As to the exclusion from coverage, Section I(C) provides that the director and officer insurance coverage "does not apply to claims made or 'suits' brought arising from" the following relevant exclusions: "2. Bodily Injury or Property Damage[.] . . . b. Physical injury to tangible property, including all resulting loss of use of that property. 3. Expected or Intended Loss[.] Any 'Loss' expected or intended from the standpoint of the insured. 4. Criminal, Fraudulent or Dishonest Acts[.] Any 'wrongful act' that is in fact criminal, fraudulent, or deliberately dishonest. 5. Personal Profit[.] The gaining of any personal profit or remuneration or advantage to which 'directors or officers' were not legally entitled." Section VI(C) defines "Loss" to "mean[] damages, judgements, awards and settlements. Loss does not include non-monetary relief, civil or criminal fines or penalties imposed by law, punitive or exemplary damages, the multiplied portion of multiple damages, or matters deemed uninsurable according to the law under which this policy is construed."

We may agree with the motion judge that, on a limited view of the complaint, most, if not all, of the acts underlying the breach of fiduciary count may lie outside of coverage. The fiduciary allegation of "[1] failing to take action to repair the defective design and construction of the Condominium despite being on notice of such" appears excluded under the expected loss exclusion.

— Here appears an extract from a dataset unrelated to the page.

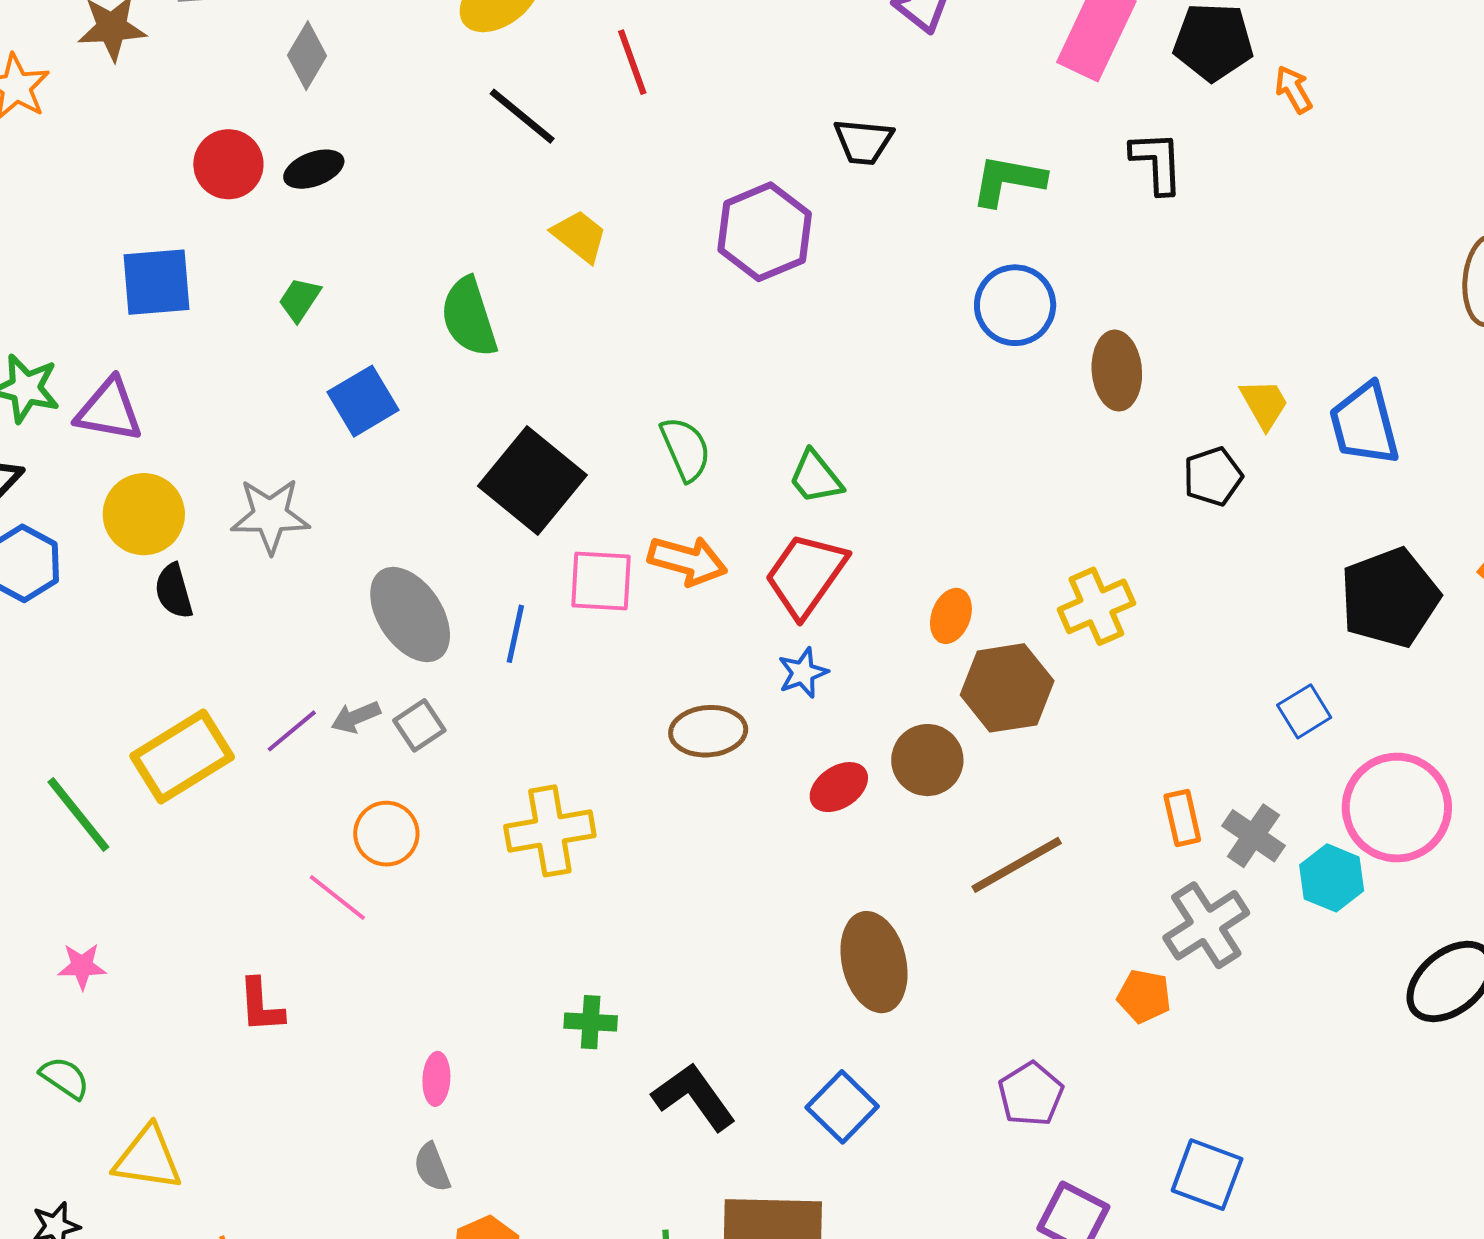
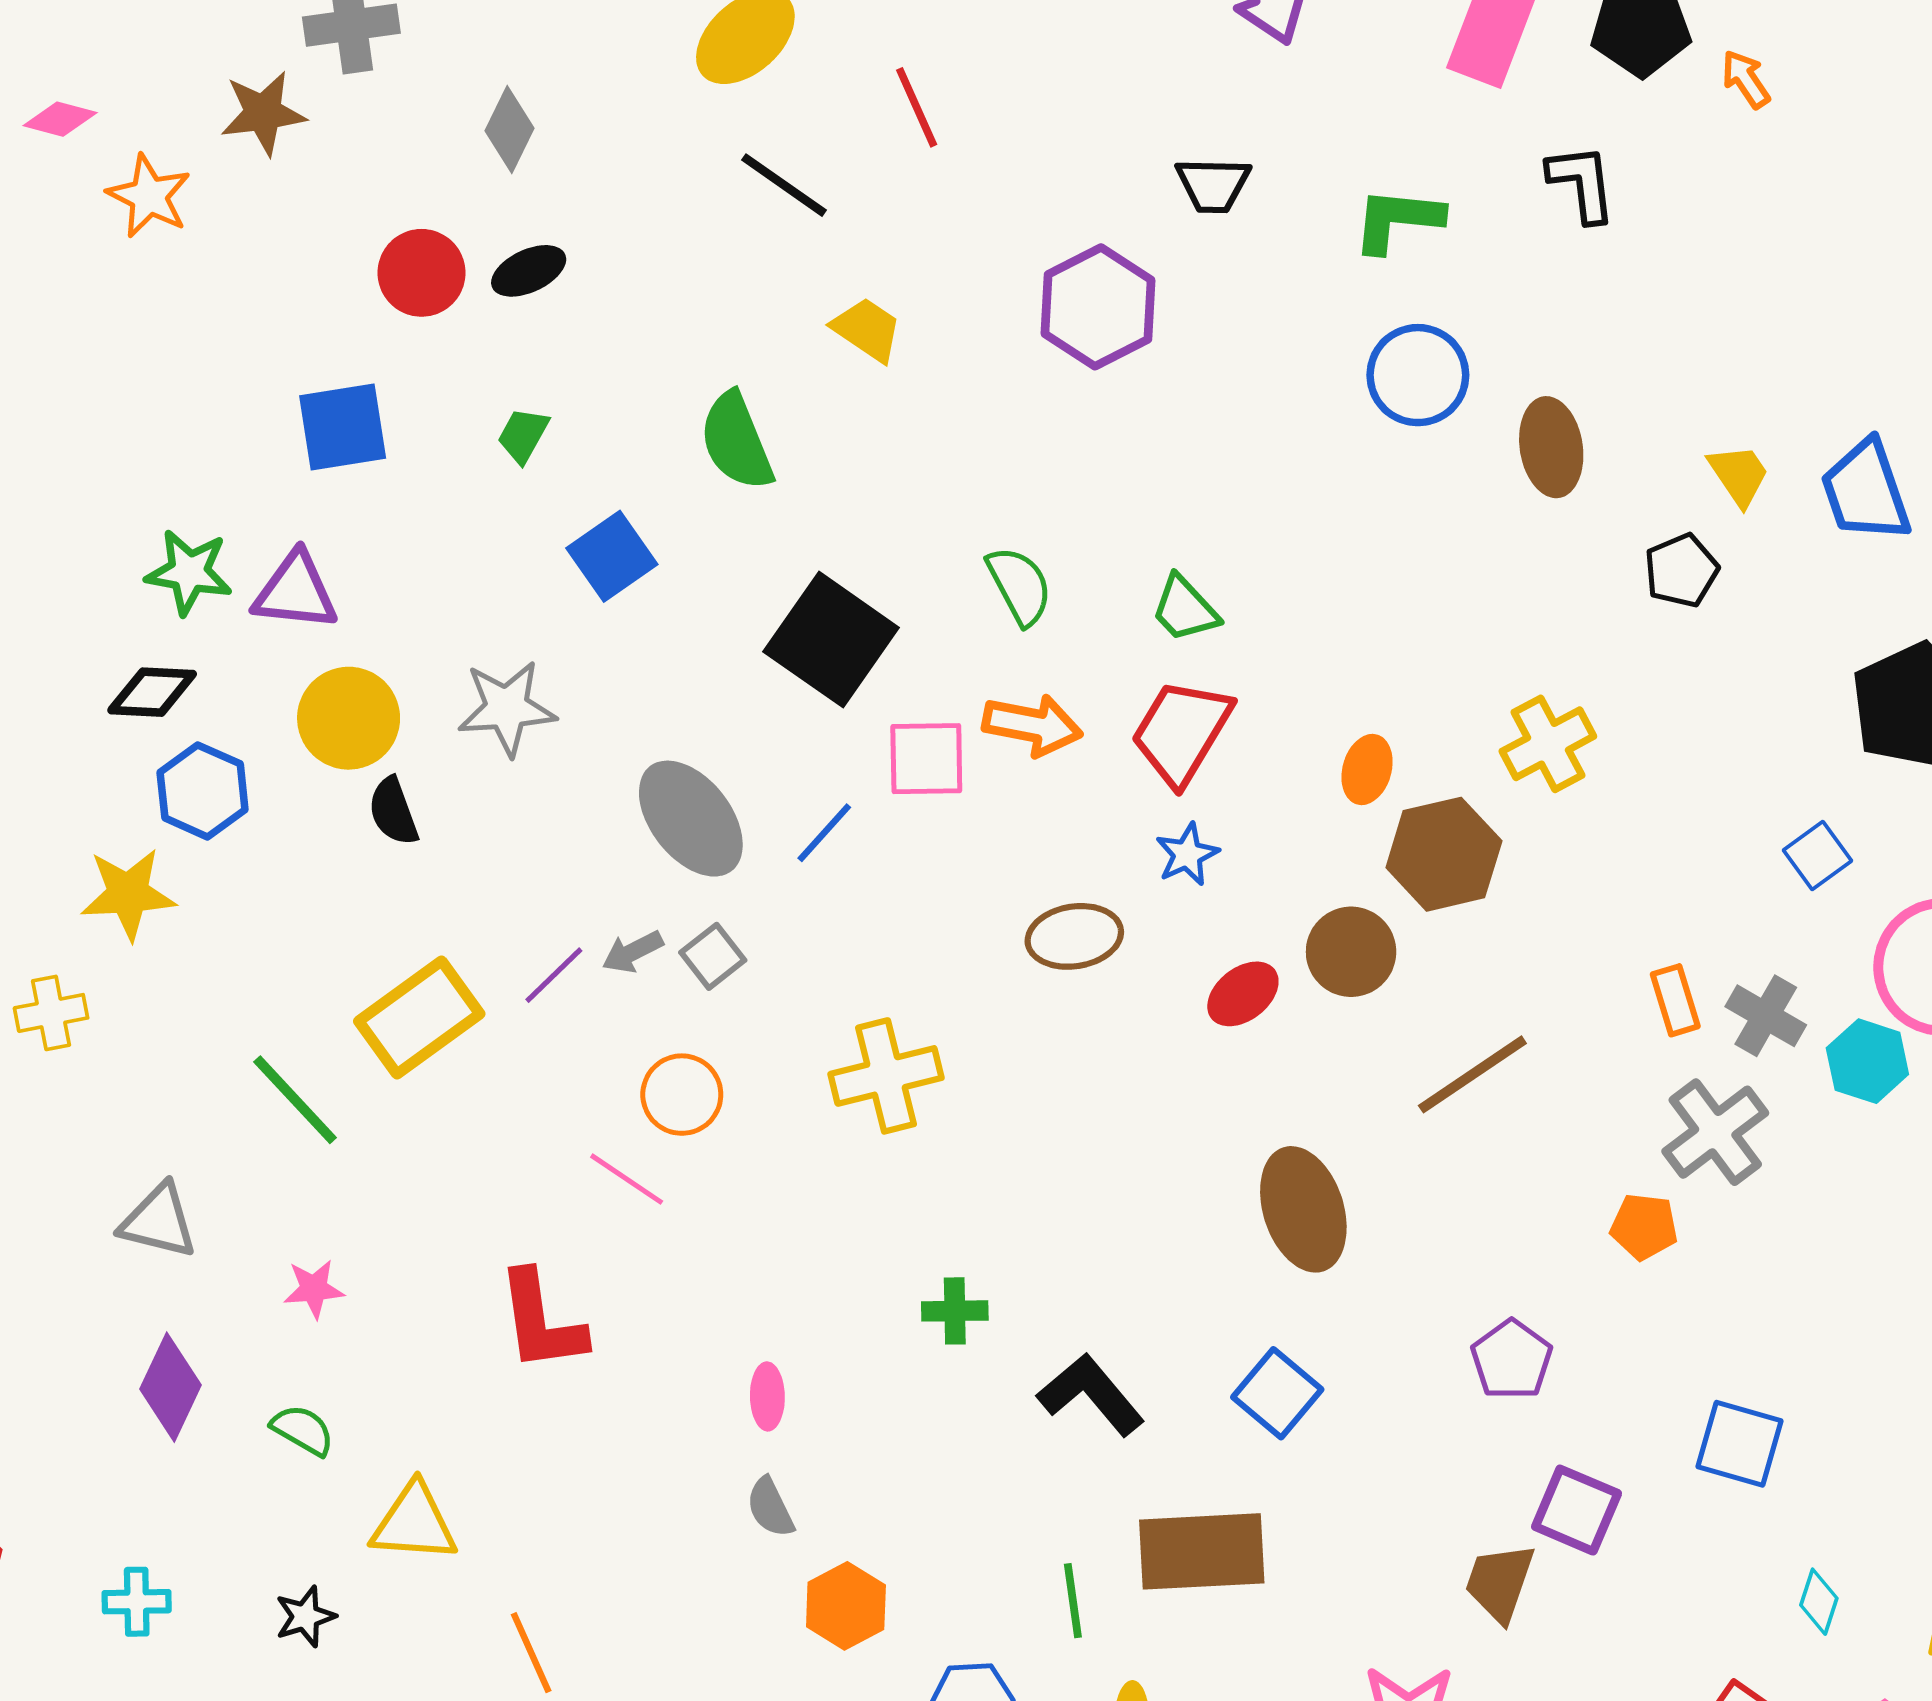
blue line: (515, 634) -> (824, 833), turned 34
red L-shape: (261, 1006) -> (541, 1321), size x1.5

The personal profit exclusion appears controlling on the allegations that Fodera "[3] knowingly and intentionally funnel[led] Condominium funds to . . . Fodera[] for improper, unnecessary, and duplicative services for the purpose of enriching . . . Fodera[] at the expense of the Condominium; [4] fail[ed] to fund a reserve account for the Condominium, as required by statute and the By-Laws, and convert[ed] funds intended for the reserve account for [his] own use[]; [5] fail[ed] to fund a capital account for the Condominium, as required by the By-Laws, and convert[ed] funds intended for the capital account for [his] own use[]." The expected loss exclusion appears applicable to the allegation of "[6] diverting the Condominium's operating reserves for improper uses not benefitting the Condominium." And as to the allegation of failing to produce, maintain, and keep financial and other documents, information, and records as required by statute and the by-laws, the relief requested, an accounting, is nonmonetary relief and may be excluded under the definition of loss.

But this narrow focus does not account for the theory of negligence asserted against Fodera. D & O Form defense coverage is available to former trustees for a negligent "wrongful act," as described in the policy, if the trustees were "acting solely in their capacity as such." We think the allegation in the negligence count places upon Arbella a duty to defend Fodera. Though drafted as an allegation that Fodera acted as a "developer/trustee," the complaint is factually and "reasonably susceptible of an interpretation that states or roughly sketches a claim covered by the policy terms." Billings, supra at 200. And more importantly, because Massachusetts recognizes the so-called "'in for one, in for all' or 'complete defense' rule," Comerford & Coven, supra at § 9.4, Arbella had a duty to defend Fodera against those claims that were perhaps otherwise excluded.

The order of summary judgment is reversed. The case is returned for further action consistent with this opinion.


FOOTNOTES

[Note 1] We also observe that matters outside the complaint may be considered. For example, facts obtained during discovery may inform coverage obligation. Comerford & Coven, supra at § 9.3. In this case, the plaintiff in his brief states that the parties engaged in written discovery that included requests for document production, interrogatories, and requests for admissions. The discovery is not part of the record, and our review is therefore limited to the complaint and controlling principles.

Generally, if there exists no duty to defend, a duty to indemnify does not exist. Id. at § 9.1.